Il profondo biancorosso è collettivo. L’attacco non esiste, la difesa pure

Nel grigiore generale l’unica menzione d’onore è per Cavaliero. Le pagelle di Fabio Gandini

Fuori partita dall’inizio alla fine. E se deve valere un dato, si prenda quello dei rimbalzi: un “bulimico” di carambole come lui a Pistoia ne cattura solo 5 in 18 minuti. Moretti gli preferisce di gran lunga Campani (non con chissà quali risultati, tuttavia…), perché il nostro viene continuamente maltrattato da Magro e Crosariol. Ci sta che non sia pericoloso in attacco (eufemismo: ieri 3 punti): è preoccupante che sia un telepass dietro.

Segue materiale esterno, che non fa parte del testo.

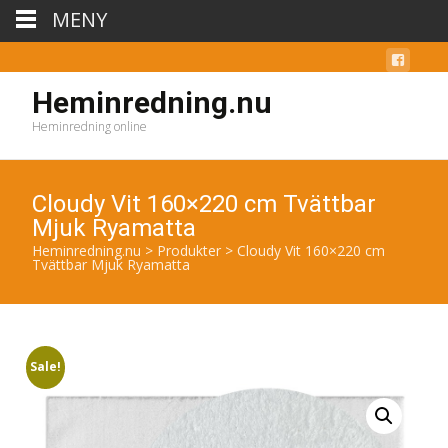
MENY
Heminredning.nu
Heminredning online
Cloudy Vit 160×220 cm Tvättbar
Mjuk Ryamatta
Heminredning.nu
>
Produkter
>
Cloudy Vit 160×220 cm
Tvättbar Mjuk Ryamatta
Sale!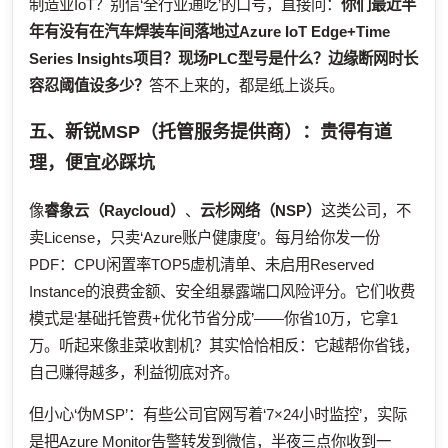
制造业IoT？别信‘全行业通吃’的口号，直接问：
你们最近半
年有没有在汽车焊装车间落地过Azure IoT Edge+Time
Series Insights项目？现场PLC型号是什么？边缘断网时长
容忍阈值设多少？
答不上来的，都是纸上谈兵。
五、新锐MSP（托管服务提供商）：贵得有道
理，便宜必踩坑
像
睿象云（Raycloud）
、
云杉网络（NSP）
这类公司，不
卖License，只卖‘Azure账户健康度’。每月给你发一份
PDF：CPU闲置率TOP5虚机清单、未启用Reserved
Instance的浪费金额、安全组暴露端口风险评分。它们收费
模式是‘基础托管费+优化节省分成’——你省10万，它拿1
万。听起来像韭菜收割机？其实恰恰相反：它越帮你省钱，
自己赚得越多，利益彻底对齐。
但小心‘伪MSP’：有些公司官网写着‘7×24小时监控’，实际
是把Azure Monitor告警转发到微信，半夜三点你收到一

Non ha in mano la squadra, non dà leadership, non incide. Anche quando riesce a battere la prima linea difensiva dei padroni di casa, si trova spaesato e indeciso sul da farsi: a chi la passo? Nell’attacco biancorosso le spaziature giuste, quelle che servirebbero a creare pericolosità, latitano in maniera clamorosa: e lui, anche oltre i suoi demeriti, diventa inutile e si demoralizza.

Un punto in più degli altri solo per la consueta “garra” con cui entra in campo. Stavolta, tuttavia, la presa elettrica serba va presto in corto circuito: spuntato da fuori (0/4), bloccato – dopo il promettente inizio – pure nelle folate in penetrazione. Anche lui, così come il collega Maynor, viene violentato difensivamente dai giochi a due dei toscani.

Saltare non basta, ragazzo: gli avversari imparano presto ad aggirarti e a segnare lo stesso, anche se si tratta di onesti mestieranti del gioco. I sette rimbalzi non riescono a salvarlo.

Meriterebbe una sufficienza più che abbondante, in altre circostanze. Perché – al netto dei tanti problemi difensivi accusati contro Cournooh – è l’unico, davvero l’unico, che ci mette l’anima. Da buon capitano. Quando si perde di 33 a Pistoia (non all’Oracle Arena), però, non si può promuovere nessuno.

Impotente, come tutti quelli che vestono la maglia rossa. In retroguardia è meno imbarazzante dei colleghi di reparto, ma nel complesso sembra perdere un’altra occasione per mettere una vera impronta su un match. Trattasi di peccato grave per chi parte di rincorsa.

Pronti via e gli vedi fare due difese delle sue su Boothe. E speri che, tutto sommato, il buongiorno si veda dal mattino. Poi l’estone sparisce letteralmente dal radar: lo ritrovi sul referto alla fine, convincendoti così che abbia giocato davvero e che tu non ti sia sognato le due azioni iniziali.

Non segna mai. Mai. Mai. Mai. Mai.

Non segna mai. Mai. Mai. Mai. Mai (seconda versione). I 10 punti a tabellino quando non conta più nulla non valgono, appunto, nulla. Ah: a differenza di Eyenga, Johnson non difende nemmeno.